Hello Karen,   I have found myself in a dilemma.  I am a responsible dog owner, I bred my registered mini Aussie responsibly and then had her and the sire altered.   One of our pups became my parent's dog and unfortunately, they have had to move into assisted care.  I have the altered male two year old pup.  He has been here many times but came to live with us about 4 months ago.   He is submissive to the other two.
My daughter was left with a pit bull for a while, then the owner took her back.   He was arrested and asked my daughter to take her, which she did.   She has moved back home for a fresh start and brought the dog with her without notice.   She is a sweet dog but obviously engaged in pack dominance behavior when I (the Alfa) was not present.   She bit our adopted Aussie and he required significant vet care.  I have told my daughter to find the dog a home and gave her a two week deadline.   The dog has been calm and gentle though I do not leave her unattended with other dogs.   Of course she is not altered and now I think she is pregnant.   She would be due in the next two weeks if she is, it could be a false pregnancy as she has not whelped before.   If she is pregnant, I know she can not have pups around my dogs, territory issues would be a real challenge.  
My question is, what can I do with this dog to get her into a stable home and if pregnant where to take her.  What is the most humane option.
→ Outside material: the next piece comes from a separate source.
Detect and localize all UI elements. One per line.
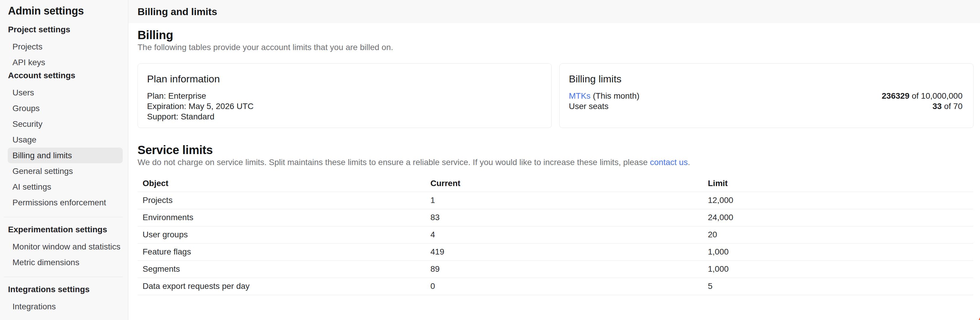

My daughter does not have money to have her x-rayed and if absolutely necessary I will take her in.  I have already spent a lot of money because of this dog.  She is not a bad dog and if she had stability, I think she would be a great dog.  The pups would be mutts of unknown breed.
We have a real dilemma here.   Any suggestions would be helpful.

If this bitch was around intact males when she was in season and she was never confined, she is undoubtedly pregnant. Never assume that because she has never had puppies before that she is having a false pregnancy, although that is always a possibility.

Personally, I would take her to the vet ASAP and have her spayed. This can still be done even if she is pregnant. If you don't want to do this or you cannot afford it, then the next best thing (actually two next best things)are to either surrender her to a rescue that can take care of her and find a good home for her and her puppies, or to let her have her puppies (if she is indeed pregnant) and then place the puppies out when they are 7-8 weeks old. She should still be spayed after the puppies are a couple months old.

There are two pitbull rescues in Oregon: This one also lists some low-cost spay/neuter clinics near the bottom of their page.

If she is pregnant and you decide to whelp the puppies, I would keep her confined in a separate room that the other dogs cannot get into. Here that would be the kitchen, as that is where I keep any in-season bitches and whelp puppies.

Pregnant or not, she needs to be kept in a crate (or closed-off room) when you cannot be home to supervise the dogs.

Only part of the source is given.